Weird slavery reference yanked from Bachmann pledge

But the social conservative "Marriage Vow" still contains a promise to protect women from porn and promiscuity

Topics: 2012 Elections, War Room, Michele Bachmann, R-Minn.,

Weird slavery reference yanked from Bachmann pledgeFILE - Republican presidential candidate, Rep. Michele Bachmann, R-Minn. speaks in Charleston, S.C., in this photo taken June 29, 2011. Facing a Thursday deadline to report quarterly fundraising, Republican presidential hopefuls make final-hour pitches for contributions that will be an early measurement of their campaign's strength _ or potential weakness. Former Massachusetts Gov. Mitt Romney is expected to report the largest haul.(AP Photo/Alice Keeney)(Credit: AP)

That bizarre reference to slavery — and how African-American families were better off in the antebellum South than they are today under President Obama — has now been removed from an Iowa social conservative pledge signed by Michele Bachmann.

Politico reports that the group that put out the Marriage Vow pledge, the Family Leader, apologized for “any negative feelings this has caused” and that, “after careful deliberation and wise insight and input from valued colleagues we deeply respect, we agree that the statement referencing children born into slavery can be misconstrued, and such misconstruction can detract from the core message of the Marriage Vow: that ALL of us must work to strengthen and support families and marriages between one woman and one man.”

To understand why this pledge is a big deal in Iowa, it’s important to know that the Family Leader is a vehicle for its executive director, a man named Bob Vander Plaats. In the 2010 Republican gubernatorial primary, Vander Plaats ran a campaign centered on rolling back same-sex marriage, and he finished in second place with an impressive 41 percent of the vote. (He has also called homosexuality “a public health risk.”)

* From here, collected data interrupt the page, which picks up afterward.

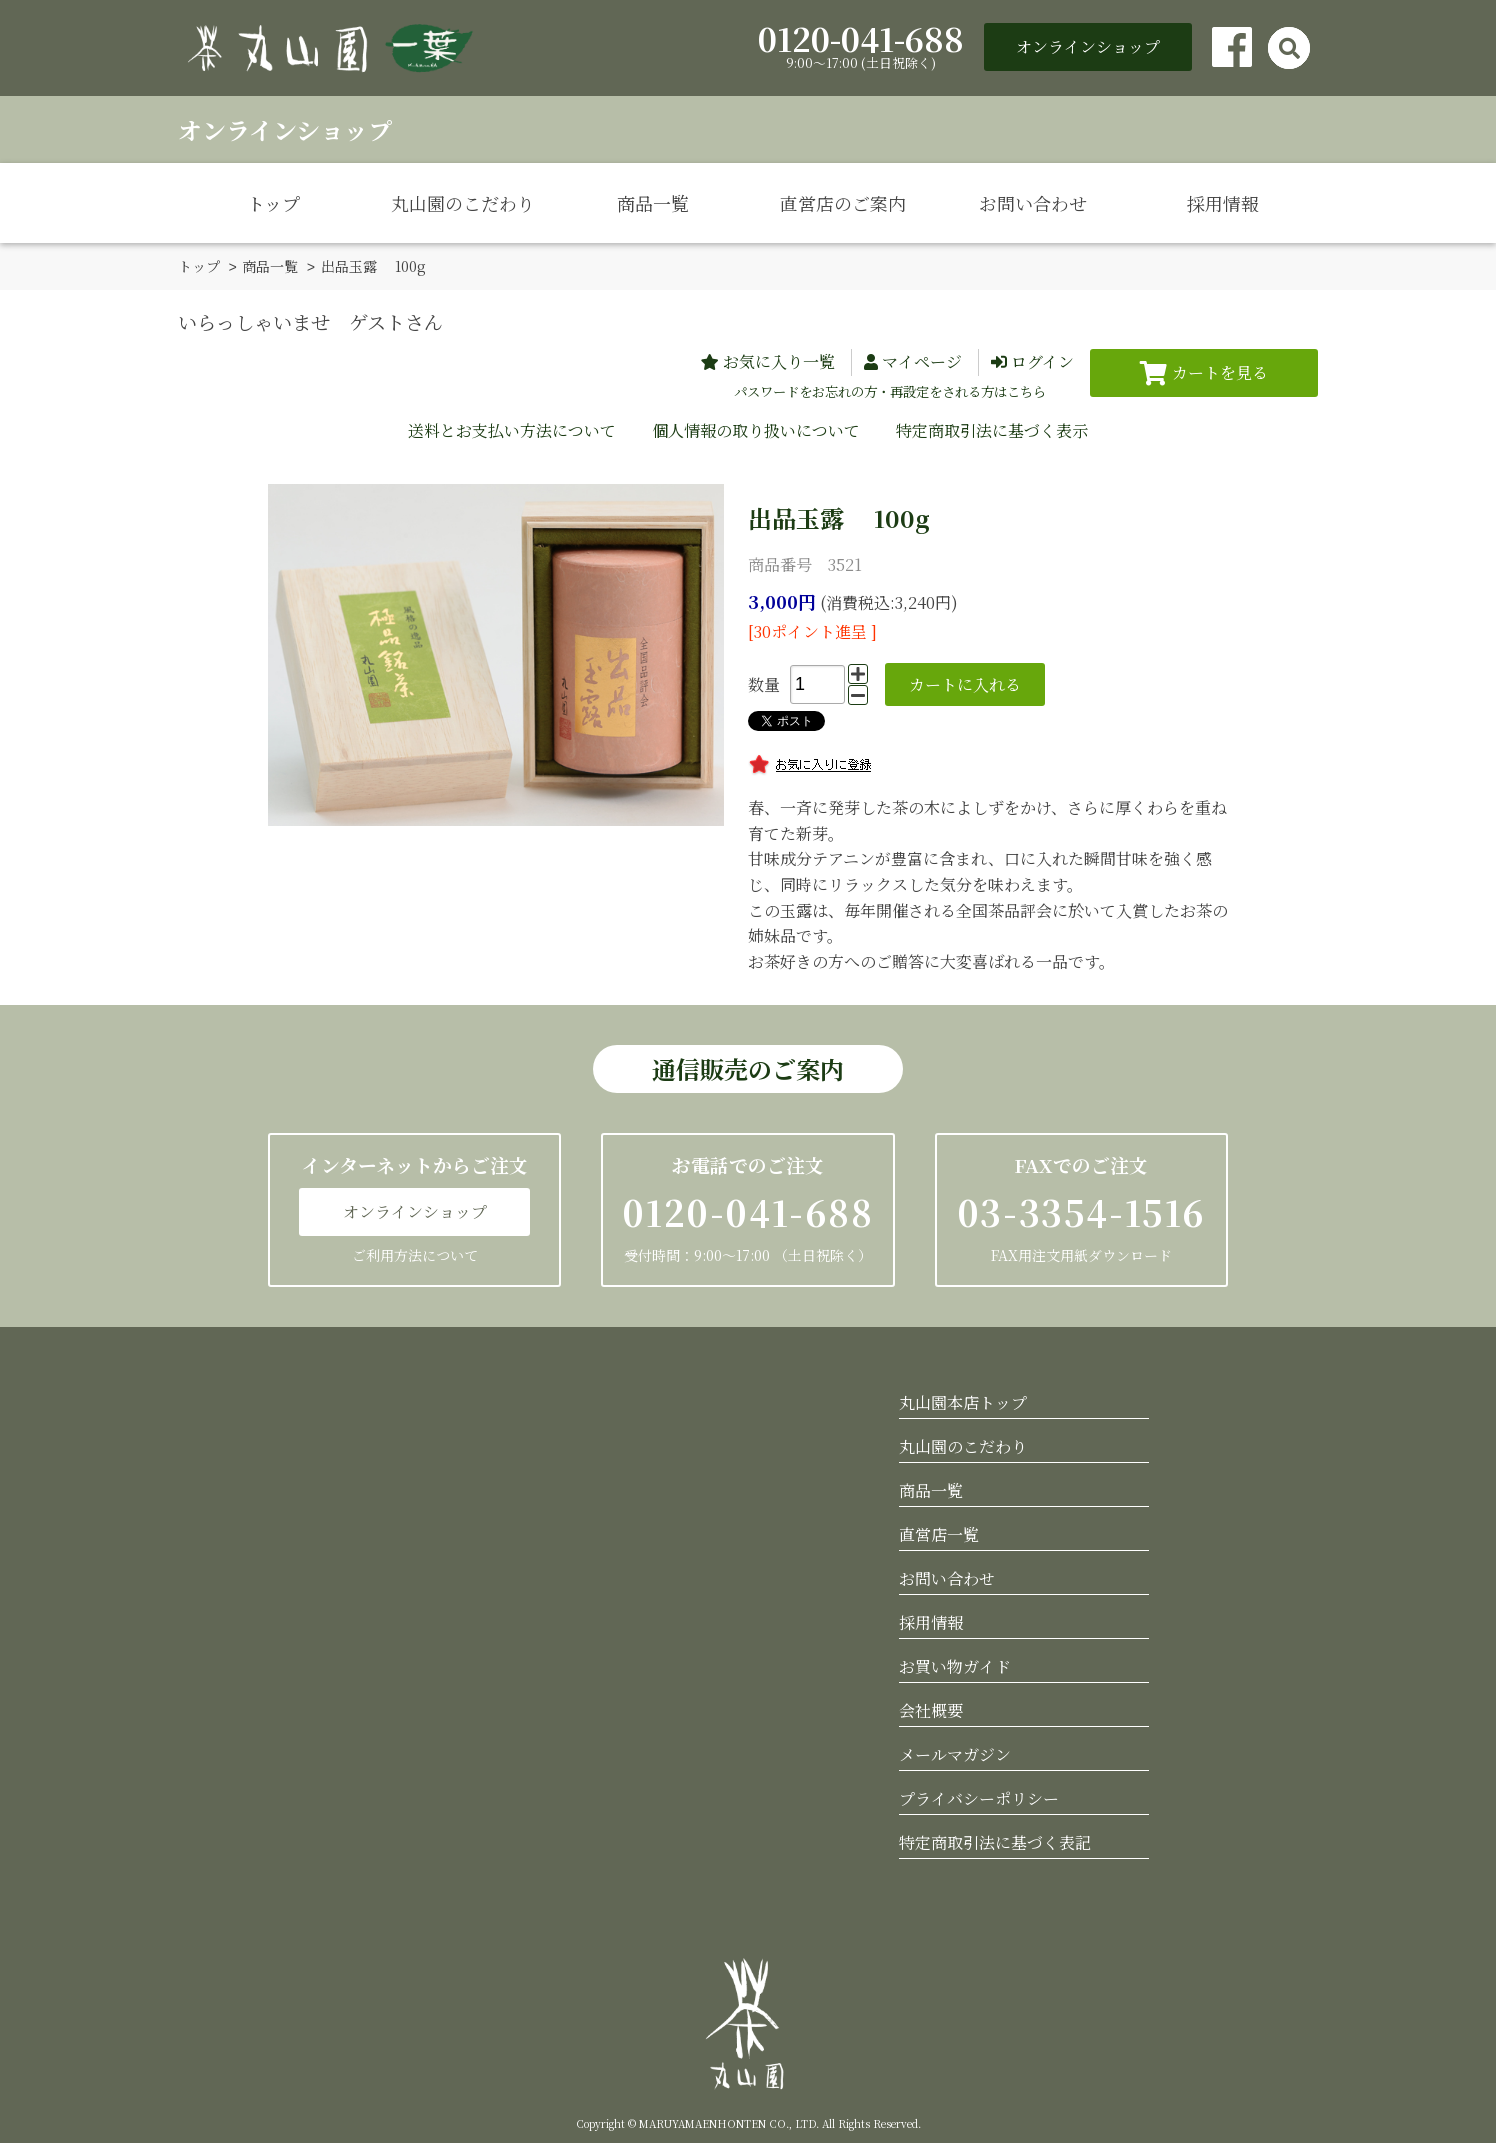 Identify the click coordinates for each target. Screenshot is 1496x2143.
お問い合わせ (1033, 203)
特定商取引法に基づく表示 (992, 429)
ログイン (1042, 360)
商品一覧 (653, 203)
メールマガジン (955, 1753)
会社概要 (931, 1709)
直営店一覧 (939, 1533)
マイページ (922, 360)
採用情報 (1223, 203)
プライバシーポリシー (979, 1797)
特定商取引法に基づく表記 (995, 1841)
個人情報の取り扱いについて (756, 429)
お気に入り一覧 (779, 360)
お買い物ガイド (955, 1665)
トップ (273, 203)
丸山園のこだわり (463, 203)
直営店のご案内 (843, 203)
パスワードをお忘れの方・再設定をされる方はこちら (890, 390)
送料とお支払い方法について (512, 429)
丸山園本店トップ (963, 1401) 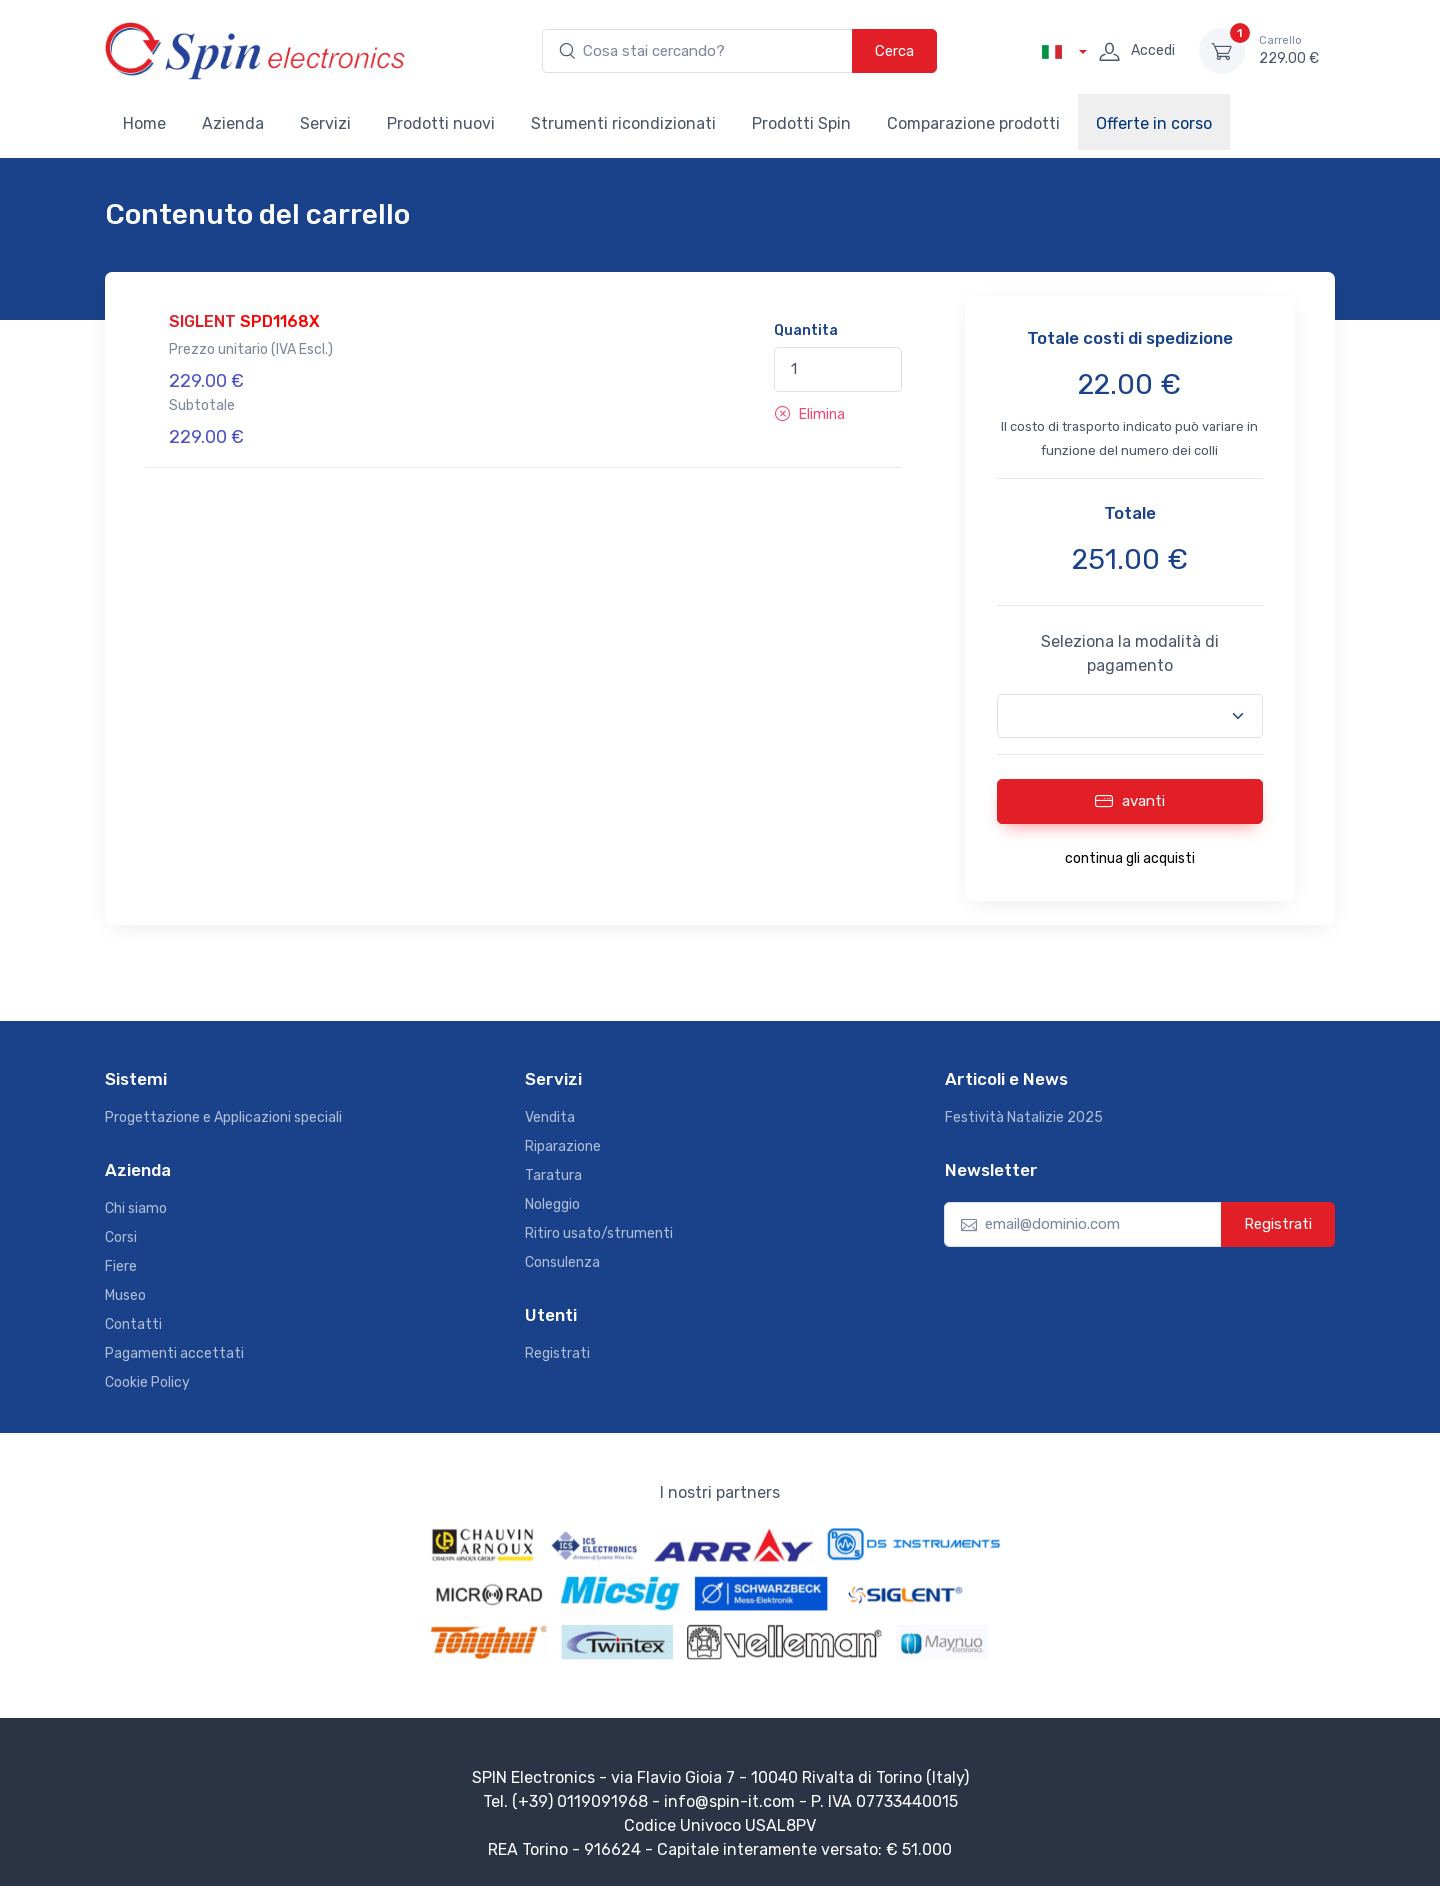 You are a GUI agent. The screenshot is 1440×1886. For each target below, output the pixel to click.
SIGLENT (244, 321)
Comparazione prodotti (973, 123)
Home (144, 123)
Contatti (133, 1324)
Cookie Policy (147, 1382)
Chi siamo (136, 1208)
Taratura (553, 1175)
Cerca (894, 51)
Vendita (550, 1117)
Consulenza (562, 1262)
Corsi (121, 1237)
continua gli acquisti (1130, 858)
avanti (1130, 801)
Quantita (806, 330)
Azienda (233, 123)
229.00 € (1289, 50)
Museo (125, 1295)
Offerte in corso (1154, 123)
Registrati (557, 1353)
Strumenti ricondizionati (623, 123)
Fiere (121, 1266)
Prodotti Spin (801, 123)
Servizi (325, 123)
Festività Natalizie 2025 (1024, 1117)
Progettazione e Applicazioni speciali (223, 1117)
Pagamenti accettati (174, 1353)
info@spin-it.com (729, 1801)
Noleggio (552, 1204)
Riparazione (563, 1146)
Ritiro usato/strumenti (599, 1233)
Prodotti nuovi (441, 123) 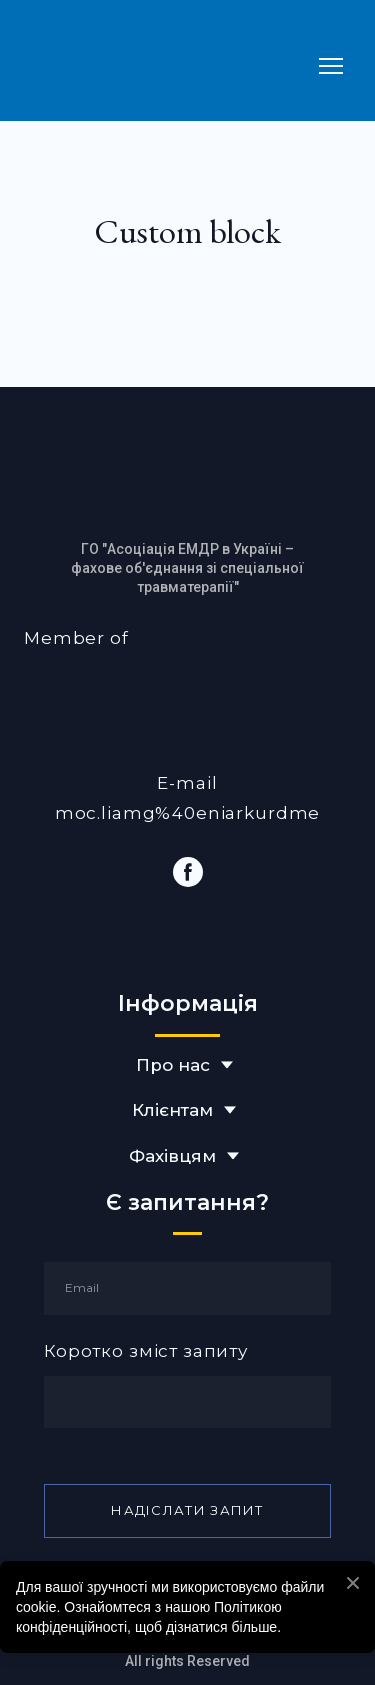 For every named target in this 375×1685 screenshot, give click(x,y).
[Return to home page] (167, 65)
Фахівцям (172, 1156)
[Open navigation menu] (331, 66)
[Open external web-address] (187, 701)
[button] (188, 872)
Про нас (173, 1065) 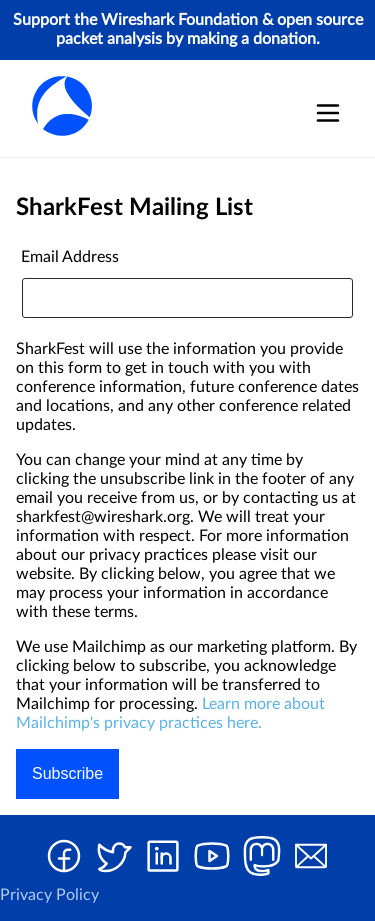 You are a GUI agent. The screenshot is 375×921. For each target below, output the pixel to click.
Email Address (70, 257) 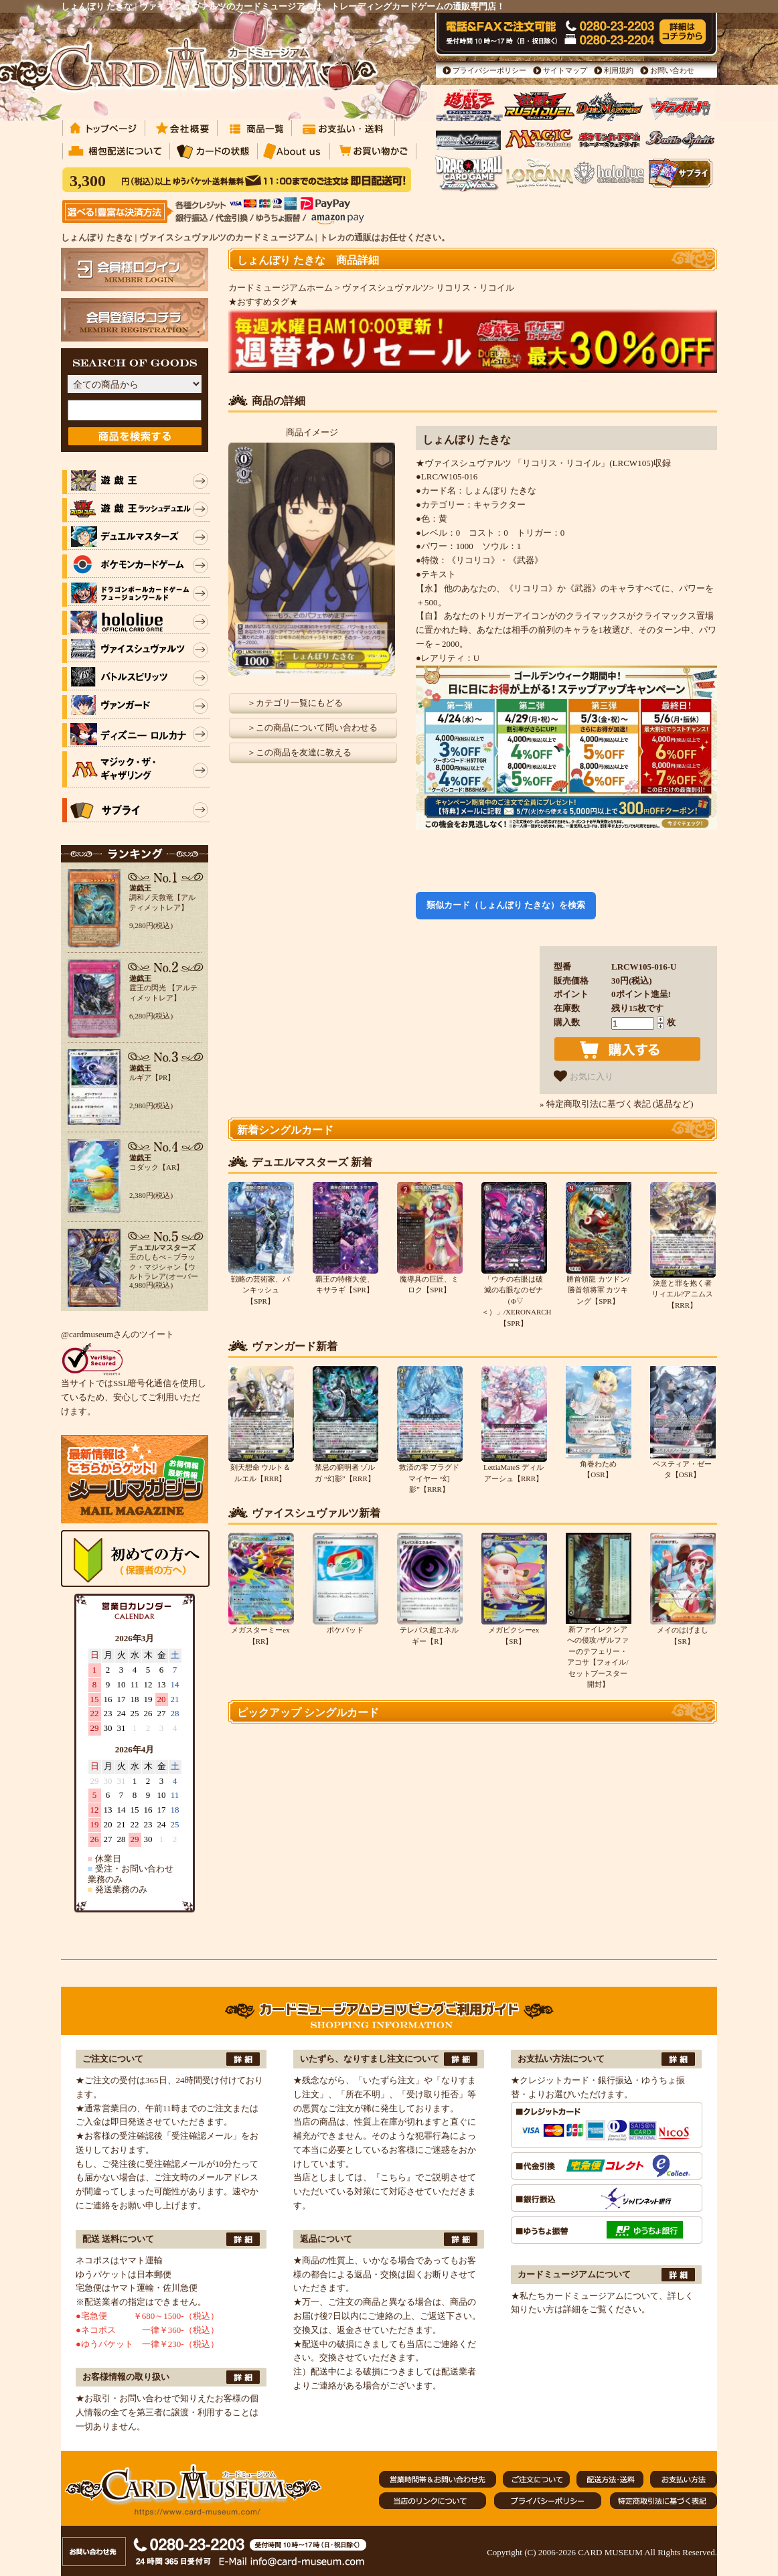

Perhaps more interesting than what got yanked from the Family Leader pledge — signed by Bachmann and also committed to by Rick Santorum — is what remains in it.

There is still the paternalistic promise to protect women (but not men) from pornography and slutiness:



Humane protection of women and the innocent fruit of conjugal intimacy – our next generation of American children – from human trafficking, sexual slavery, seduction into promiscuity, and all forms of pornography and prostitution, infanticide, abortion and other types of coercion or stolen innocence.

And there is still the bizarre reference to “Sharia Islam”:

Rejection of Sharia Islam and all other anti-woman, anti-human rights forms of totalitarian control.

“Sharia Islam” — which would be translated as “Islamic law Islam” — is a phrase that betrays the level of knowledge the authors of the pledge bring to the issue.